- _Task requirements_
From the line with "September 30, 2025" to the line with "Like a Software Demo", output every line below exactly, both ends included. Skip the pictures.

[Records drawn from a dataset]
+++++

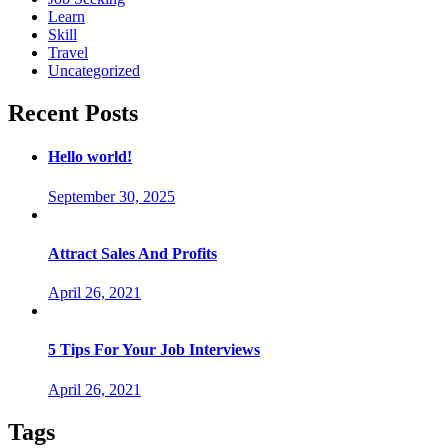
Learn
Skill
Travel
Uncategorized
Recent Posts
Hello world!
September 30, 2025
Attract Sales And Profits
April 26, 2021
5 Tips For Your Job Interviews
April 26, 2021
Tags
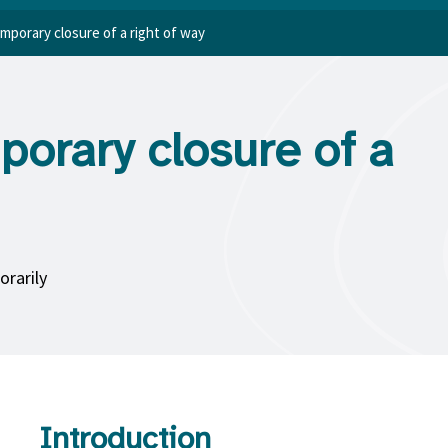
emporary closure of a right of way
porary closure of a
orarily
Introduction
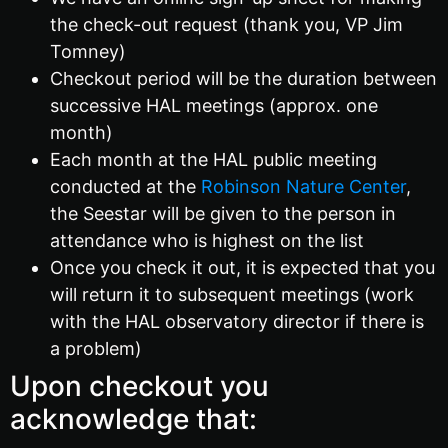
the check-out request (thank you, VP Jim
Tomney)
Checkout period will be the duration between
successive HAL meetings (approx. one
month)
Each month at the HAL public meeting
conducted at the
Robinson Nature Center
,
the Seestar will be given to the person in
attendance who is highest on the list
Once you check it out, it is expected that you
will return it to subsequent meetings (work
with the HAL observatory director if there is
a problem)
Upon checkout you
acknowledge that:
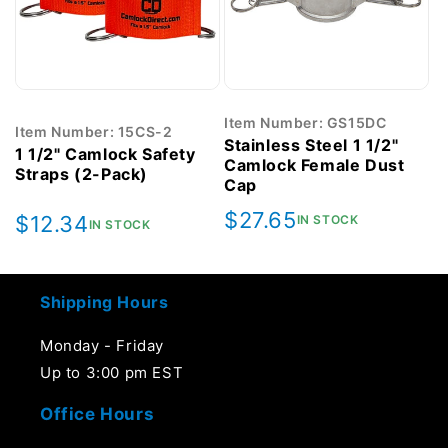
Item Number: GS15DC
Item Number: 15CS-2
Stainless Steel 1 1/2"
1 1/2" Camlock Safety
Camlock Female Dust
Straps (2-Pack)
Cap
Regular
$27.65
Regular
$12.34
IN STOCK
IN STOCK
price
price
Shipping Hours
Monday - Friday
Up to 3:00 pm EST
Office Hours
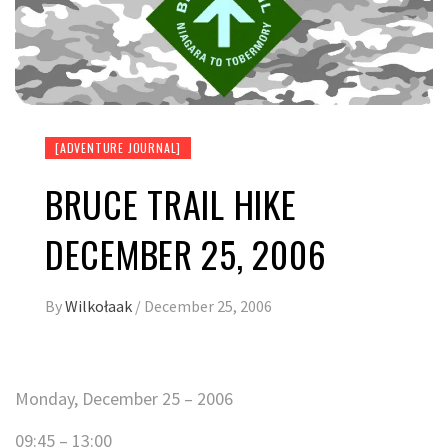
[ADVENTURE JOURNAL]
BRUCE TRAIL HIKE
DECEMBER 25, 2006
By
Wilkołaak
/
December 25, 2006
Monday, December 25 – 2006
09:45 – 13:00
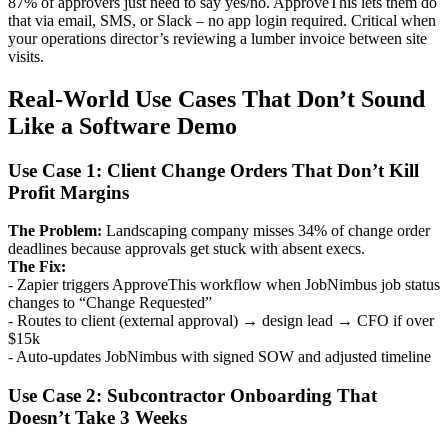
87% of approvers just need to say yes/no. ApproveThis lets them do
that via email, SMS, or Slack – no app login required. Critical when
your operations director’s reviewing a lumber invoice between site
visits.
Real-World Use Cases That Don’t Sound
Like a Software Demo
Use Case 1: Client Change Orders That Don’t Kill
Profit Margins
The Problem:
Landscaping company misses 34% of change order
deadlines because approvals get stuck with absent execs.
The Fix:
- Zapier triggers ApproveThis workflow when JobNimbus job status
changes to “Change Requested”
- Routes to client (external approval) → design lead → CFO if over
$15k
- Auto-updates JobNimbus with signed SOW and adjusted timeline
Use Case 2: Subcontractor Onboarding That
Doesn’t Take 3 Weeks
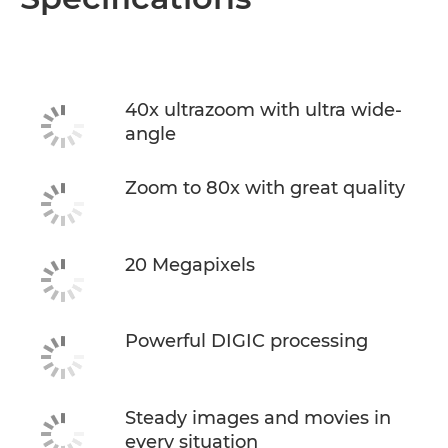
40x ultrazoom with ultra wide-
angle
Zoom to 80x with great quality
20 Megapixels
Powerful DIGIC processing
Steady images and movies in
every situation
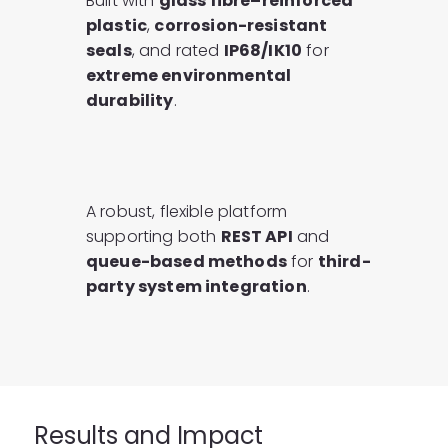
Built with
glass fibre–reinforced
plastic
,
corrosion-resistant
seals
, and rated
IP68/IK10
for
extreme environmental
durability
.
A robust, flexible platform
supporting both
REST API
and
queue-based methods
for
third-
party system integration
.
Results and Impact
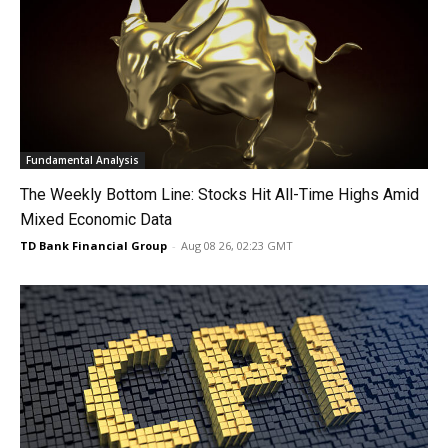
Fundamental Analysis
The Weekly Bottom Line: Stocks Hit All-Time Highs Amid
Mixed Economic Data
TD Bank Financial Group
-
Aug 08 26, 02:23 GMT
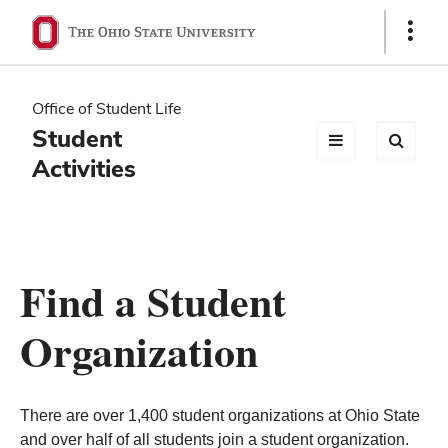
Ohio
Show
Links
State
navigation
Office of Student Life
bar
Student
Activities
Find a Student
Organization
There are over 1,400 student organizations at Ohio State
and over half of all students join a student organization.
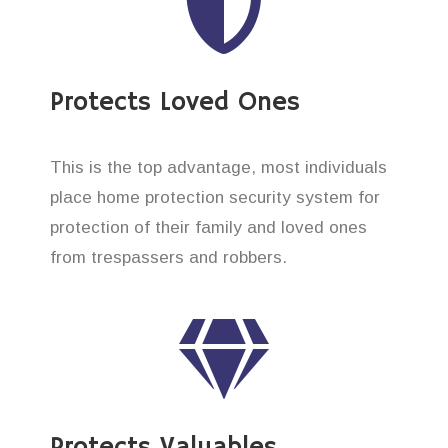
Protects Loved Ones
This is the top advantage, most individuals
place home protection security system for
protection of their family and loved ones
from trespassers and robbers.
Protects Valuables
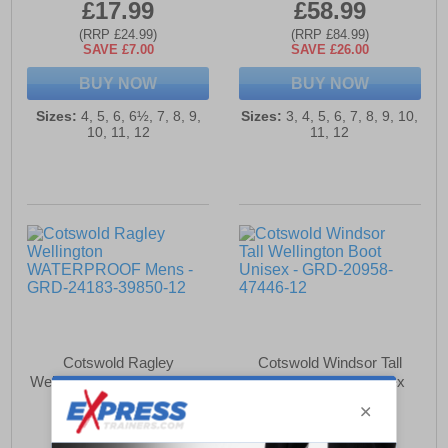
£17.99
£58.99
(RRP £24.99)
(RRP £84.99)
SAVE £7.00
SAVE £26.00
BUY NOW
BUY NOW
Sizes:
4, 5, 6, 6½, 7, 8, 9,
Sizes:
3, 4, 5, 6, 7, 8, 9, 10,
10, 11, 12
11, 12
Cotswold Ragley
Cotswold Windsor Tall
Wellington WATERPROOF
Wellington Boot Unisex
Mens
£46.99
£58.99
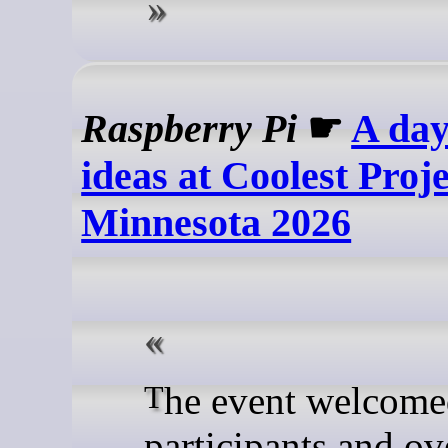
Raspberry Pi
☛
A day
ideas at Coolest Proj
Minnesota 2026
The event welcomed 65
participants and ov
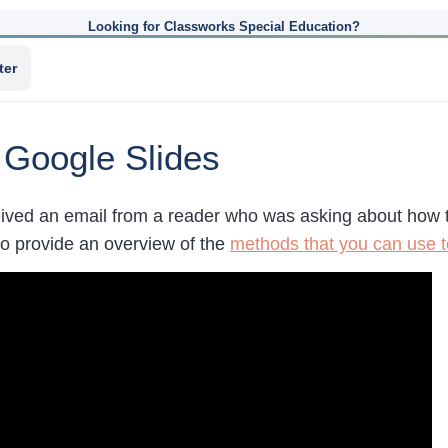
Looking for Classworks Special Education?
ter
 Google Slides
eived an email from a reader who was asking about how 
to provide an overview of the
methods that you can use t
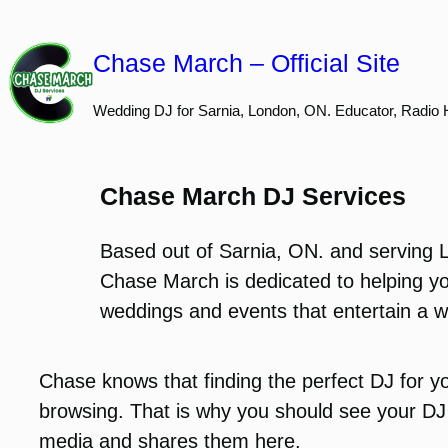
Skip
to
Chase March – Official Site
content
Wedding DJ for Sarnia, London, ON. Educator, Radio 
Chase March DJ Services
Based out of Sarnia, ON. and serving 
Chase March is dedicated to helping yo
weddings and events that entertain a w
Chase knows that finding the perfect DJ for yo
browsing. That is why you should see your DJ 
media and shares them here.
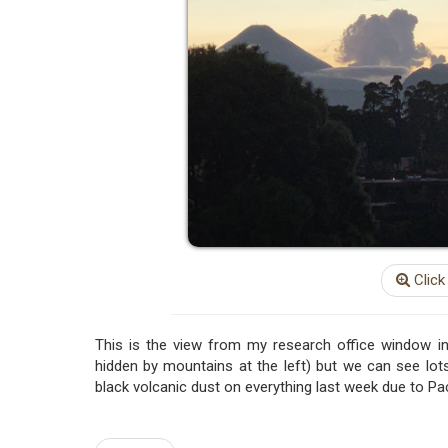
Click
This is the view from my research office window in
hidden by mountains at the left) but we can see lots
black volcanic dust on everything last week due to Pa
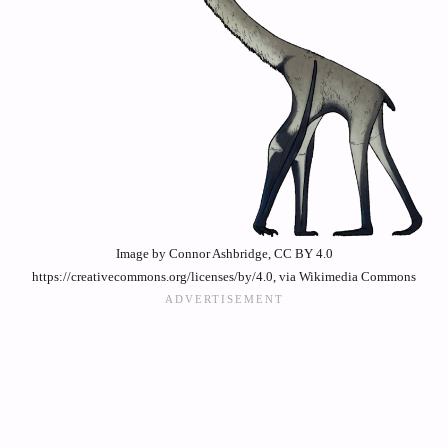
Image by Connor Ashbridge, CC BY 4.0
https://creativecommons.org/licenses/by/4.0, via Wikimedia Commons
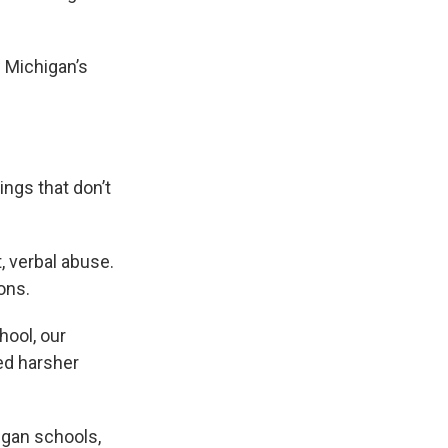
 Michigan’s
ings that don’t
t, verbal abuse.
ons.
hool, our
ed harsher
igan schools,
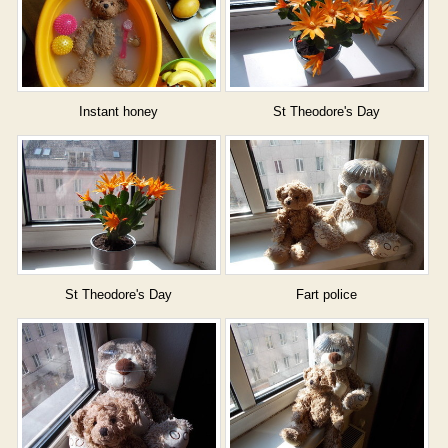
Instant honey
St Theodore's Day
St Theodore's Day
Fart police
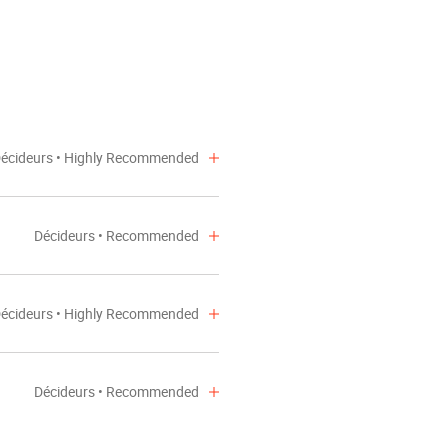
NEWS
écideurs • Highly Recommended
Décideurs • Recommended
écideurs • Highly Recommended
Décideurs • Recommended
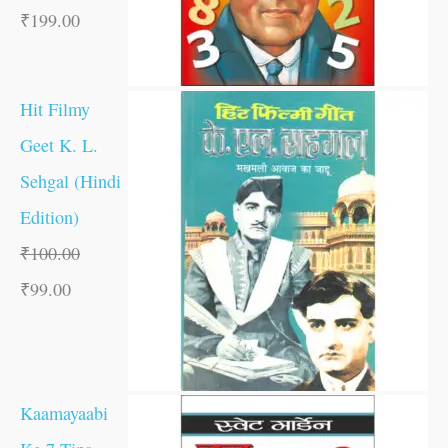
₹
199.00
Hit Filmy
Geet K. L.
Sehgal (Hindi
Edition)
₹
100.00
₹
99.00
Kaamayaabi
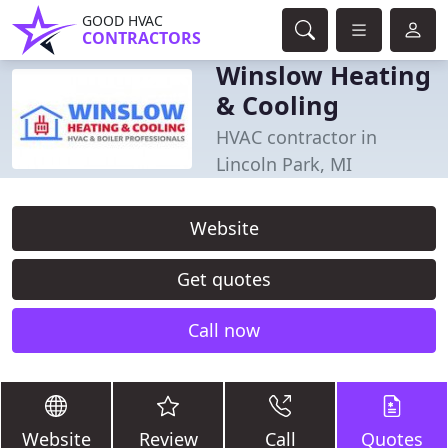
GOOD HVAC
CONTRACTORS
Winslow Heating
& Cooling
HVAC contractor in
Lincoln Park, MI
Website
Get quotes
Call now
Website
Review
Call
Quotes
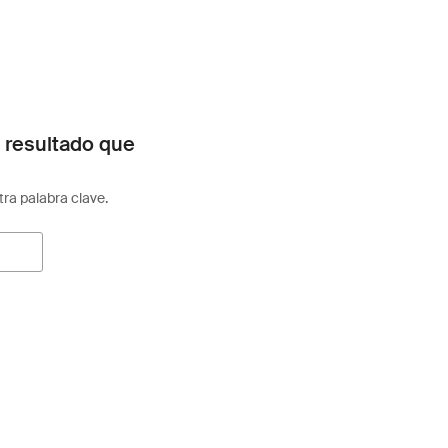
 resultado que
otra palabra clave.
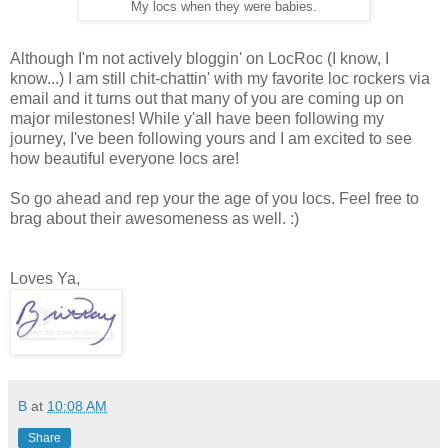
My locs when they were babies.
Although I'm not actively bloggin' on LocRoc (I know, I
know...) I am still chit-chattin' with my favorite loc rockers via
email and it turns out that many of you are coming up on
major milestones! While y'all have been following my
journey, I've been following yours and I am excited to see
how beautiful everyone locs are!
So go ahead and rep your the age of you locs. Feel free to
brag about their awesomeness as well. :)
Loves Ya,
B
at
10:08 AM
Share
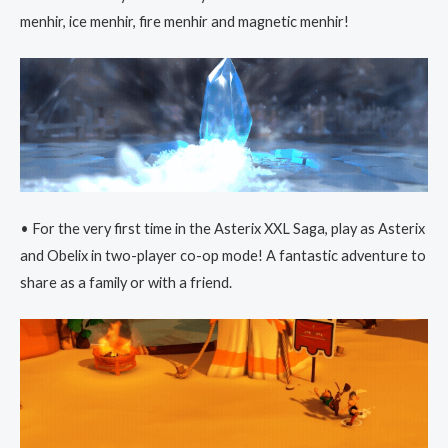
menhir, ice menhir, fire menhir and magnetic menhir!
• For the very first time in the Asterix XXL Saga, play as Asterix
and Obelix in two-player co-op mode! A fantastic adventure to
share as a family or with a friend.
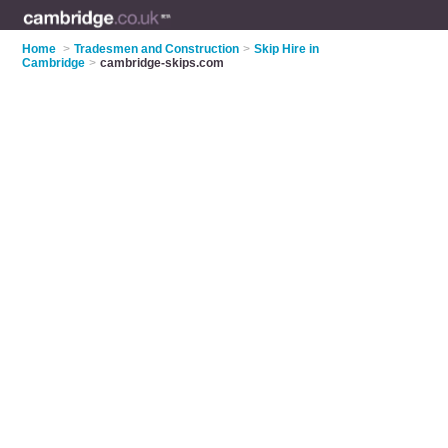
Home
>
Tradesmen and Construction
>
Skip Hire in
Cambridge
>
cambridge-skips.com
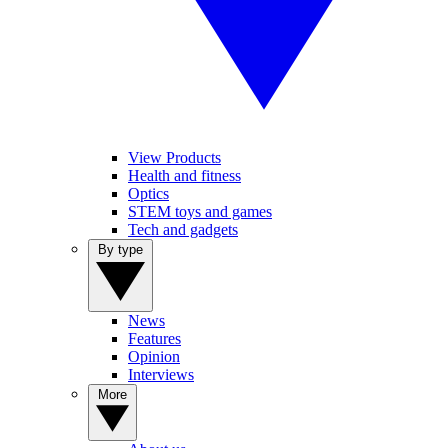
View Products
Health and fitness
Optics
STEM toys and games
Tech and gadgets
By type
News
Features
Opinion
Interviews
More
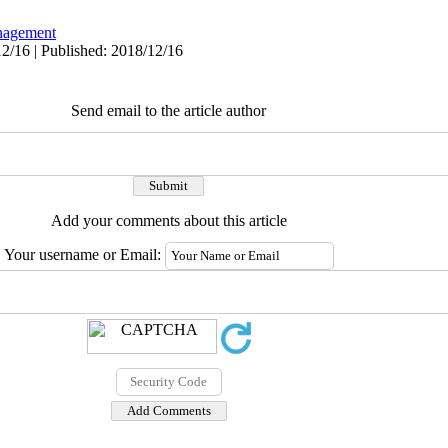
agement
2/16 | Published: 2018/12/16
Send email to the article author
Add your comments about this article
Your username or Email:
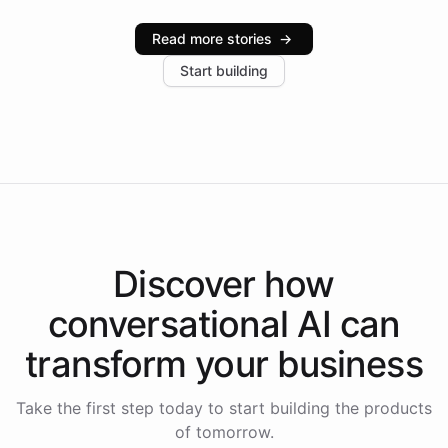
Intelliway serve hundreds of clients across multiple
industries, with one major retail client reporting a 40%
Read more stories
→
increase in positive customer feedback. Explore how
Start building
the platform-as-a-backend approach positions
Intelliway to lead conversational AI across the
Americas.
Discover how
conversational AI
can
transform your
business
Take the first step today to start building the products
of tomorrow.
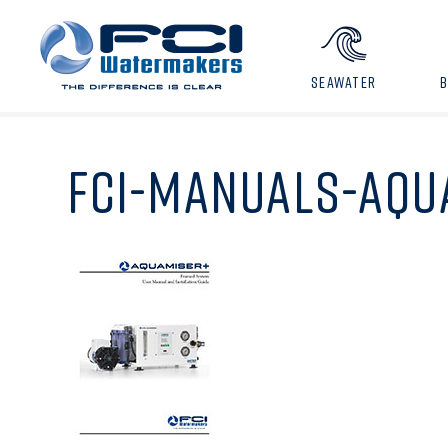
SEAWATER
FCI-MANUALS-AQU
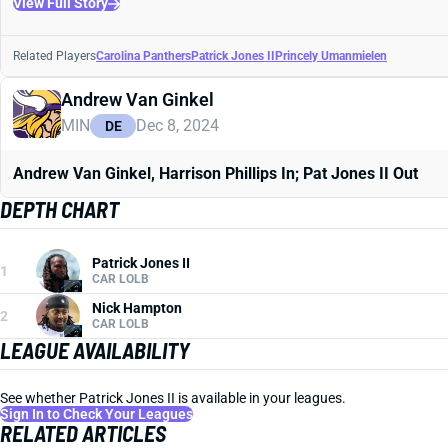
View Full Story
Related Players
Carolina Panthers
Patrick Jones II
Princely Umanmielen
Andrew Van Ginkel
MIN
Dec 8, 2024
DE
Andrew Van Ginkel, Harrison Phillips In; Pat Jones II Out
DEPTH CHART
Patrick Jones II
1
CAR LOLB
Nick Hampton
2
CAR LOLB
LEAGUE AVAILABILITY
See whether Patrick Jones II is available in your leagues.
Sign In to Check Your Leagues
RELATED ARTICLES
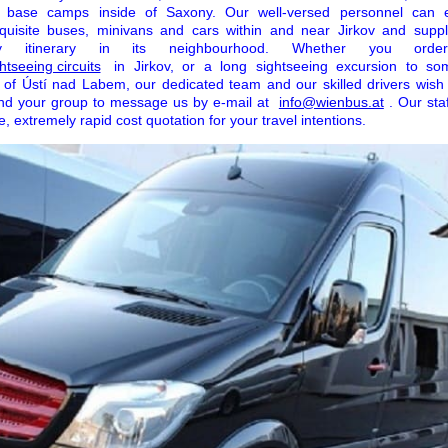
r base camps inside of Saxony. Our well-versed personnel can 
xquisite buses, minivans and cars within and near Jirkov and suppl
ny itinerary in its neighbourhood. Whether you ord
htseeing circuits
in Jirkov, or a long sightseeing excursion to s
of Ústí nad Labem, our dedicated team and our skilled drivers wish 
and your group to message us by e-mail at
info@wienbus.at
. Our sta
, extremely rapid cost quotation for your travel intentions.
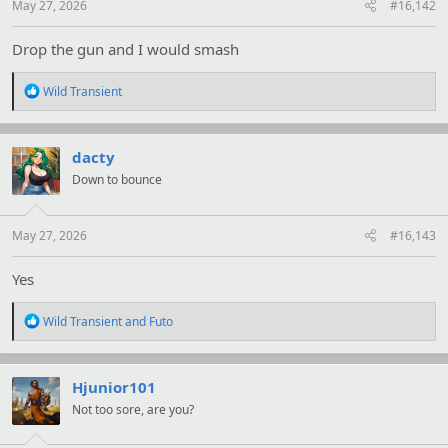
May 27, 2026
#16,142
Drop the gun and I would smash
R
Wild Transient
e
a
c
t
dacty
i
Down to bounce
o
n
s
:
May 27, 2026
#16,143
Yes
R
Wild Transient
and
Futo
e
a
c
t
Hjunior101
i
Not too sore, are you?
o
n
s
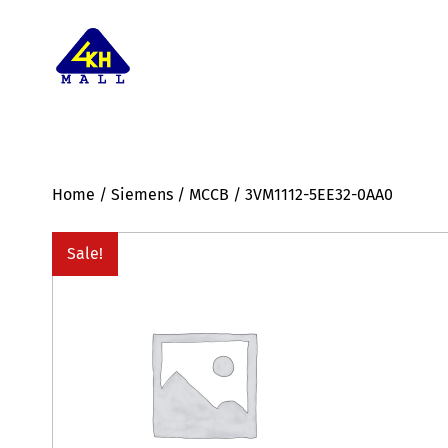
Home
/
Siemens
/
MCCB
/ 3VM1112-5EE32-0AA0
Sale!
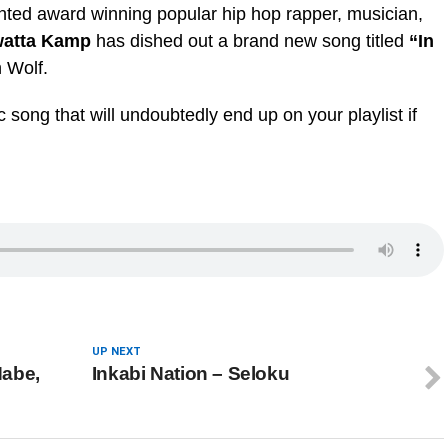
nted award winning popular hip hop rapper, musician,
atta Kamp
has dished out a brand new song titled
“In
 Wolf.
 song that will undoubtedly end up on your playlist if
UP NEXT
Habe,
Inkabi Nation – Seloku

+++++

- _Result for this task_
September 30, 2025
Attract Sales And Profits
April 26, 2021
5 Tips For Your Job Interviews
April 26, 2021
Tags
emporary closure of a right of way
porary closure of a
orarily
Introduction
the check-out request (thank you, VP Jim
Tomney)
Checkout period will be the duration between
successive HAL meetings (approx. one
month)
Each month at the HAL public meeting
conducted at the
Robinson Nature Center
,
the Seestar will be given to the person in
attendance who is highest on the list
Once you check it out, it is expected that you
will return it to subsequent meetings (work
with the HAL observatory director if there is
a problem)
Upon checkout you
acknowledge that:
Item Number: GS15DC
Item Number: 15CS-2
Stainless Steel 1 1/2"
1 1/2" Camlock Safety
Camlock Female Dust
Straps (2-Pack)
Cap
Regular
$27.65
Regular
$12.34
IN STOCK
IN STOCK
price
price
Shipping Hours
Monday - Friday
Up to 3:00 pm EST
Office Hours
[ADVENTURE JOURNAL]
BRUCE TRAIL HIKE
DECEMBER 25, 2006
By
Wilkołaak
/
December 25, 2006
Monday, December 25 – 2006
09:45 – 13:00
87% of approvers just need to say yes/no. ApproveThis lets them do
that via email, SMS, or Slack – no app login required. Critical when
your operations director’s reviewing a lumber invoice between site
visits.
Real-World Use Cases That Don’t Sound
Like a Software Demo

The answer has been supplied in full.